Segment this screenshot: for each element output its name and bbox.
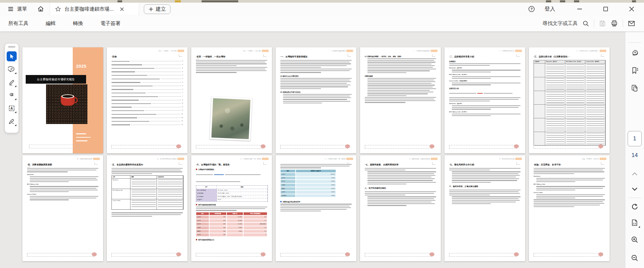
close-tab-icon[interactable] (119, 7, 124, 12)
text-lines (280, 60, 352, 68)
page-footer (196, 145, 263, 149)
text-lines (365, 191, 436, 196)
help-button[interactable]: ? (527, 5, 536, 13)
email-icon[interactable] (628, 20, 635, 27)
bookmarks-panel-button[interactable] (630, 66, 639, 75)
header-highlight (431, 158, 437, 160)
flyout-corner (638, 226, 640, 228)
toc-row: 3 (111, 64, 183, 65)
highlight-tool[interactable] (7, 77, 17, 87)
tab-esign[interactable]: 電子簽署 (100, 20, 120, 27)
page-thumbnail-11[interactable]: 六、台灣咖啡市場的「戰」新視角 城市營業額占全體比例台北市43.50%台中市5.… (276, 155, 356, 261)
page-footer (111, 253, 179, 257)
page-thumbnail-8[interactable]: 四、消費者體驗調查摘要 ·四、消費者體驗調查摘要· Starbucks · 85… (22, 155, 103, 261)
page-thumbnail-4[interactable]: 一、台灣咖啡市場發展概況 ·一、台灣咖啡市場發展概況· (a) 咖啡文化在台灣的… (276, 47, 356, 153)
text-lines (449, 196, 521, 204)
fit-page-button[interactable]: 1:1 (630, 218, 639, 227)
red-bullet-icon (196, 169, 197, 170)
zoom-in-button[interactable] (630, 235, 639, 244)
maximize-button[interactable] (601, 5, 610, 13)
find-tools-label[interactable]: 尋找文字或工具 (543, 20, 578, 27)
menu-button[interactable]: 選單 (0, 3, 32, 15)
strengths-table: 品牌 優勢 待改進面向 Starbucks 85°C Bakery Cafe L… (111, 175, 184, 210)
create-button[interactable]: 建立 (144, 4, 171, 14)
subsection-heading: (b) 連鎖品牌在市場中的角色· (280, 91, 352, 93)
search-icon[interactable] (582, 20, 589, 27)
page-thumbnail-7[interactable]: 三、品牌比較分析（以消費者視角） ·三、品牌比較分析（以消費者視角）· 比較項目… (529, 47, 610, 153)
section-heading: ·六、台灣咖啡市場的「戰」新視角· (196, 163, 267, 166)
text-lines (365, 78, 436, 96)
background-window-strip[interactable] (0, 0, 644, 3)
subsection-heading: 都市別咖啡館家數與密度· (198, 204, 216, 206)
text-line (196, 178, 267, 184)
corner-mark (432, 54, 435, 57)
flyout-corner (15, 98, 16, 100)
page-thumbnails-grid: 2025 台主要咖啡連鎖市場研究報告 前言：一杯咖啡，一段台灣味 ·目錄· 33… (22, 47, 610, 261)
comments-panel-button[interactable] (630, 49, 639, 57)
draw-tool[interactable] (7, 90, 17, 100)
header-highlight (346, 158, 353, 160)
title-bar: 選單 台主要咖啡連鎖市場... 建立 (0, 3, 644, 16)
page-thumbnail-3[interactable]: 前言：一杯咖啡，一段台灣味 ·前言：一杯咖啡，一段台灣味· (191, 47, 272, 153)
close-window-icon (629, 6, 635, 12)
table-row: 新北市45911.20%資料未顯示 (196, 222, 267, 226)
running-header: 五、各品牌的優勢與待改進面向 (157, 158, 177, 160)
page-thumbnail-10[interactable]: 六、台灣咖啡市場的「戰」新視角 ·六、台灣咖啡市場的「戰」新視角· 台灣咖啡市場… (191, 155, 272, 261)
revenue-share-table: 城市營業額占全體比例台北市43.50%台中市5.50%新北市8.90%高雄市6.… (280, 169, 336, 198)
page-thumbnail-1[interactable]: 2025 台主要咖啡連鎖市場研究報告 (22, 47, 103, 153)
text-lines (365, 171, 436, 184)
previous-page-button[interactable] (630, 170, 639, 178)
comment-tool[interactable] (7, 64, 17, 74)
text-lines (365, 168, 436, 170)
pages-panel-button[interactable] (630, 84, 639, 92)
corner-mark (94, 162, 98, 165)
text-lines (449, 83, 521, 85)
table-header-cell: Louisa Coffee（路易莎） (585, 60, 605, 63)
page-thumbnail-12[interactable]: 七、服務與創新、永續與環保政策 ·七、服務與創新、永續與環保政策· 八、地方特色… (360, 155, 441, 261)
tab-edit[interactable]: 編輯 (46, 20, 56, 27)
page-thumbnail-6[interactable]: 二、品牌概述與背景介紹 ·二、品牌概述與背景介紹· 品牌概述· Starbuck… (444, 47, 525, 153)
toc-row: 3 (111, 60, 183, 62)
table-row: 台南市6.30% (280, 190, 336, 194)
zoom-out-icon (631, 254, 639, 262)
page-thumbnail-14[interactable]: 結論：百花齊放、各有千秋 ·結論：百花齊放、各有千秋· Starbucks 85… (529, 155, 610, 261)
next-page-button[interactable] (630, 185, 639, 193)
text-lines (449, 190, 521, 196)
page-thumbnail-2[interactable]: 前言：一杯咖啡，一段台灣味 ·目錄· 334445566778899101011… (107, 47, 188, 153)
rail-drag-handle[interactable] (8, 46, 15, 48)
text-lines (534, 186, 605, 190)
document-tab[interactable]: 台主要咖啡連鎖市場... (50, 3, 139, 15)
text-box-icon: A (8, 105, 15, 112)
text-box-tool[interactable]: A (7, 103, 17, 113)
toc-row: 6 (111, 88, 183, 90)
rotate-page-button[interactable] (630, 202, 639, 211)
page-thumbnail-9[interactable]: 五、各品牌的優勢與待改進面向 ·五、各品牌的優勢與待改進面向· 品牌 優勢 待改… (107, 155, 188, 261)
print-icon[interactable] (611, 20, 618, 27)
current-page-input[interactable]: 1 (628, 131, 642, 146)
page-thumbnail-5[interactable]: 一、台灣咖啡市場發展概況 (c) 消費者偏好轉變：～便利性、品味、價格、氛圍～ … (360, 47, 441, 153)
text-lines (365, 196, 436, 206)
brand-lead: 85°C Bakery Cafe (534, 183, 605, 185)
home-button[interactable] (32, 3, 50, 15)
tab-all-tools[interactable]: 所有工具 (8, 20, 28, 27)
menu-label: 選單 (17, 6, 27, 12)
page-thumbnail-13[interactable]: 九、聯名與跨界合作行銷 ·九、聯名與跨界合作行銷· 十、咖啡與烘焙、正餐的整合趨… (444, 155, 525, 261)
sign-tool[interactable] (7, 116, 17, 126)
minimize-button[interactable] (575, 5, 584, 13)
signin-button[interactable]: 登入 (545, 6, 555, 13)
toc-row: 4 (111, 67, 183, 69)
save-icon[interactable] (599, 20, 606, 27)
select-tool[interactable] (7, 51, 17, 61)
tab-convert[interactable]: 轉換 (73, 20, 83, 27)
table-row: 年總消費量約 28.5 億杯（2021） (196, 192, 268, 195)
running-header: 三、品牌比較分析（以消費者視角） (577, 50, 599, 52)
corner-mark (179, 54, 182, 57)
star-icon[interactable] (55, 6, 61, 12)
section-heading: ·一、台灣咖啡市場發展概況· (280, 55, 352, 58)
table-row: 台中市47411.60%1.7 (196, 219, 267, 223)
zoom-out-button[interactable] (630, 254, 639, 262)
fountain-pen-icon (8, 118, 15, 125)
subsection-heading: 品牌背景介紹· (449, 87, 521, 89)
close-window-button[interactable] (627, 5, 636, 13)
brand-lead: 85°C Bakery Cafe（85 度C） (449, 111, 521, 113)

◆ ◆ ◆ ◆ ◆

■ **TASK BRIEF**
Say how many lines of the material contain the word "品牌比較分析", with no other text.

■ **SOLUTION BELOW**
2